Education: University of Tennessee Knoxville (with direct ORNL research connections and strong aerospace engineering research programs) and Tennessee Technological University (Cookeville — with a growing aerospace program and direct AEDC connections through alumni and research partnerships) are the primary feeders. Vanderbilt University (Nashville) adds elite research engineering capacity.
📊 Job Market Outlook
Tennessee's aerospace market is expected to grow, driven by AEDC's expanding hypersonic and next-generation propulsion test portfolio, growing aerospace manufacturing investment in the state, and the continued demand for specialized propulsion test engineering expertise that AEDC uniquely provides.
Hypersonic Propulsion Test Demand: AEDC's hypersonic test facilities — including the Hypervelocity Wind Tunnel 9 at White Oak and arc heater facilities — are receiving growing investment to support US hypersonic weapons development. As the Air Force, Navy, and Army accelerate hypersonic weapon programs (ARRW, HCSW, LRHW and successors), the demand for AEDC's hypersonic test capabilities grows proportionally — requiring more test engineers with the specialized skills to operate hypersonic ground test facilities.
Next-Generation Propulsion (NGAP) Testing: The Next Generation Adaptive Propulsion program — developing the next fighter engine for F-35 and future aircraft — will require extensive altitude chamber testing at AEDC. As NGAP advances from technology maturation through engineering and manufacturing development, Tennessee's AEDC engineers will be central to certifying the new adaptive cycle engine's altitude performance and operability.
Tennessee Aerospace Manufacturing Growth: Tennessee's economic development programs are successfully attracting aerospace manufacturing investment — composite structures manufacturers, precision machined parts suppliers, and MRO operations are establishing Tennessee facilities. This growing supply chain creates aerospace manufacturing engineering positions that supplement AEDC's test-focused engineering community.
🕐 Day in the Life
Aerospace engineering in Tennessee means testing the engines that power America's most advanced aircraft — work without which no new propulsion system can be certified for flight — in a state whose no-income-tax policy, Smoky Mountains access, and vibrant music culture create one of the South's most complete and rewarding engineering lifestyles.
At AEDC (Tullahoma): F-35 engine test engineers preparing for a scheduled altitude performance evaluation configure the SL-3 sea-level test cell for the day's F135 engine run — calibrating thrust measurement load cells, verifying propellant conditioning system temperatures, and conducting instrumentation checks on the hundreds of pressure, temperature, and vibration sensors that will capture engine performance data during the test. The test run itself — controlled from the facility's remote control room while the F135 generates over 40,000 pounds of thrust in an enclosed test cell — produces performance data that validates whether the engine meets its altitude restart envelope requirements. The data from today's run will directly affect the F-35's flight envelope documentation that every F-35 pilot in every Air Force, Navy, Marine Corps, and allied nation operates within. The engineering significance is direct, unambiguous, and immediate.

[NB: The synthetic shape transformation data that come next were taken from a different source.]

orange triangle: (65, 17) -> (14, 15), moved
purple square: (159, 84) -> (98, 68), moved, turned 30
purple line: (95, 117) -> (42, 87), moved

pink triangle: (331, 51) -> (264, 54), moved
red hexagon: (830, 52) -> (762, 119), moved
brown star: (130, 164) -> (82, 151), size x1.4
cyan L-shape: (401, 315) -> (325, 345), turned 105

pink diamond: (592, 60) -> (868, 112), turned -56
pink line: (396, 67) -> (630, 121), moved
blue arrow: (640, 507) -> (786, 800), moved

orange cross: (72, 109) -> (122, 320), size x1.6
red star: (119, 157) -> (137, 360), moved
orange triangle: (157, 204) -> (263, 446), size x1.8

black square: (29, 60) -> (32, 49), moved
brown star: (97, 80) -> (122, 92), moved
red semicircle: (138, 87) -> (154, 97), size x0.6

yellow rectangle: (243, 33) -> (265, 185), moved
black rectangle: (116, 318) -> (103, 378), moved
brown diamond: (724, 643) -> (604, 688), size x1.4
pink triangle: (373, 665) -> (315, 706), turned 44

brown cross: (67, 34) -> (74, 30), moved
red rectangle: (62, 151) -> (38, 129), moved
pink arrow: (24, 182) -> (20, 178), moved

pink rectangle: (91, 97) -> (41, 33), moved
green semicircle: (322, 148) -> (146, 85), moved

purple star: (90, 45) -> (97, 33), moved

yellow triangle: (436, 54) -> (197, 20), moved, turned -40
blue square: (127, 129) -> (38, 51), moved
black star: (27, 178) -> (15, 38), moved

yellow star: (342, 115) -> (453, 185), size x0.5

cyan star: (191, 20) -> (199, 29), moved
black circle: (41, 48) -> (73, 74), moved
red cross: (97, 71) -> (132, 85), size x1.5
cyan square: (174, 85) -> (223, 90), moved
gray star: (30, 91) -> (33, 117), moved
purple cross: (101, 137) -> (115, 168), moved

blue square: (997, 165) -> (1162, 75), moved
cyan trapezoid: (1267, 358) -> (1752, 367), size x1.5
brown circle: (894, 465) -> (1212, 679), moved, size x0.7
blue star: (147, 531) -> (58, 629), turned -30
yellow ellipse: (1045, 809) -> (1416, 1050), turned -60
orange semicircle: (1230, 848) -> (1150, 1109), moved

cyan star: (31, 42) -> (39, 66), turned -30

Lifestyle: Tennessee's lifestyle is genuinely distinctive in ways that aerospace engineers from outside the South often find surprising. Great Smoky Mountains National Park — the most visited national park in America — is 90 minutes from Tullahoma, providing hiking, waterfalls, and wildlife viewing of extraordinary quality. Nashville's music scene (the Bluebird Cafe's songwriter rounds, the Grand Ole Opry's country heritage, the vibrant Honky Tonk Highway) creates cultural richness that is uniquely American and genuinely irreplaceable. The Tennessee whiskey trail (Jack Daniel's, George Dickel, Uncle Nearest, and dozens of newer craft distilleries) adds a distinctively Tennessee adult beverage culture. The state's no-wage-income-tax policy, affordable housing outside Nashville, and genuine Southern hospitality create a professional life of excellent financial and personal quality that engineers who discover Tennessee aerospace rarely choose to leave.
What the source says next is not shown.